The Appellant : The argument:
2, In order to support his contention, Mr. Bhanja Chowdhury points out that the learned Tribunal has followed the decision in D.P. Maheshwari
Vs. Delhi Administration and Others, , but he submits that the decision in D.P. Maheshwari (supra) has overlooked the decision in The
Management of Express Newspapers Ltd. Vs. Workers and Staff Employed under it and Others, . He also points out that the decision in Hussan
Mithu Mhasvadkar Vs. Bombay Iron and Steel Labour Board and Another, also supports his contention, which has again directed hearing of the
preliminary issue at the outset. He also refers to Rule 20H of the West Bengal Industrial Disputes Rules, 1958, which in the proviso prescribes
hearing of a preliminary point at the outset according to the discretion of the learned Tribunal.
3. Referring to the order that has been passed by the learned Tribunal, Mr.
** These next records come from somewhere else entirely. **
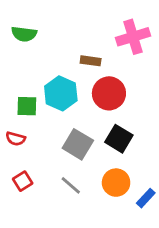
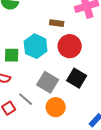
orange circle: (116, 183) -> (56, 107), moved
gray line: (71, 185) -> (26, 99), moved

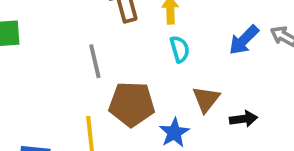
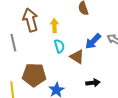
gray line: (95, 61) -> (13, 43), moved
brown triangle: (206, 99) -> (77, 57), moved, turned -35

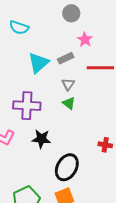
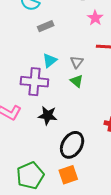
gray rectangle: (66, 58) -> (46, 26), moved
cyan triangle: (38, 63) -> (50, 60), moved, size x0.7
Bhanja Chowdhury points out that the learned Tribunal did not apply
its mind to the present position and has not considered the decisions and the law applicable on the question. Learned Tribunal cannot act
mechanically. The decision given in D.P. Maheshwari (supra) has not laid down any ratio decidendi inasmuch as it was only a sermon that was
preached at the beginning of the judgment, which has no binding effect and the decision in D.P. Maheshwari (supra) having been passed,
overlooking the decision in Express Newspapers (supra), the decision is per incuriam. In any event, Rule 20H having been enacted through
legislation, it has a force of law. The decision in D.P. Maheshwari (supra) having overlooked the effect of the statutory provision and being
contrary thereto is per incuriam.
4. He relies on the decisions in C. Mackertich Vs. Steuart and Co., Ltd, and Hooghly Dock & Port Engineers Ltd. v. Tlrird Industrial Tribunal
1992 2 CHN 161 in order to distinguish the decision in D.P. Maheshwari (supra), as was done in the said decisions. He has also relied on the
decision of Dalbir v. Singh v. State of Punjab AIR 1979 SC 1384 : 1979 (3) SCC 99; Union of India (UOI) and Others Vs. Dhanwanti Devi and
Others, ; The Divisional Controller, KSRTC Vs. Mahadeva Shetty and Another, ; Director of Settlements, Andhra Pradesh and Others Vs. M.R.
Apparao and Another, ; Municipal Committee, Amritsar Vs. Hazara Singh, and Zee Tele Films Ltd. v. Union of India 2005 AIR SCW 2985 in
support of his contention in relation to the question of ratio decidendi precedents and obiter dicta respectively.
The Respondent: The Submission:
5. Learned counsel for the Respondent, on the other hand, points out that Rule 20H in proviso, leaves a discretion and not a mandate. He also
refers to a decision in Texmaco Ltd. v. State of West Bengal and Ors. 2002 IV LLJ 1229 : 2001 (3) CHN 153, by one of us. (Hon''ble D.K.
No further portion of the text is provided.